→ What is being asked: Quote the listing below in full and exactly as written, but omit every picture.

→ Provided records:
Start of Block
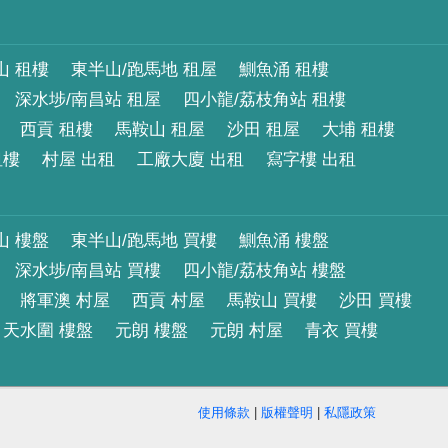
山 租樓
東半山/跑馬地 租屋
鰂魚涌 租樓
深水埗/南昌站 租屋
四小龍/荔枝角站 租樓
西貢 租樓
馬鞍山 租屋
沙田 租屋
大埔 租樓
租樓
村屋 出租
工廠大廈 出租
寫字樓 出租
山 樓盤
東半山/跑馬地 買樓
鰂魚涌 樓盤
深水埗/南昌站 買樓
四小龍/荔枝角站 樓盤
將軍澳 村屋
西貢 村屋
馬鞍山 買樓
沙田 買樓
天水圍 樓盤
元朗 樓盤
元朗 村屋
青衣 買樓
使用條款
|
版權聲明
|
私隱政策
End of Block
→ Answer to this task:
山 租樓
東半山/跑馬地 租屋
鰂魚涌 租樓
深水埗/南昌站 租屋
四小龍/荔枝角站 租樓
西貢 租樓
馬鞍山 租屋
沙田 租屋
大埔 租樓
租樓
村屋 出租
工廠大廈 出租
寫字樓 出租
山 樓盤
東半山/跑馬地 買樓
鰂魚涌 樓盤
深水埗/南昌站 買樓
四小龍/荔枝角站 樓盤
將軍澳 村屋
西貢 村屋
馬鞍山 買樓
沙田 買樓
天水圍 樓盤
元朗 樓盤
元朗 村屋
青衣 買樓
使用條款
|
版權聲明
|
私隱政策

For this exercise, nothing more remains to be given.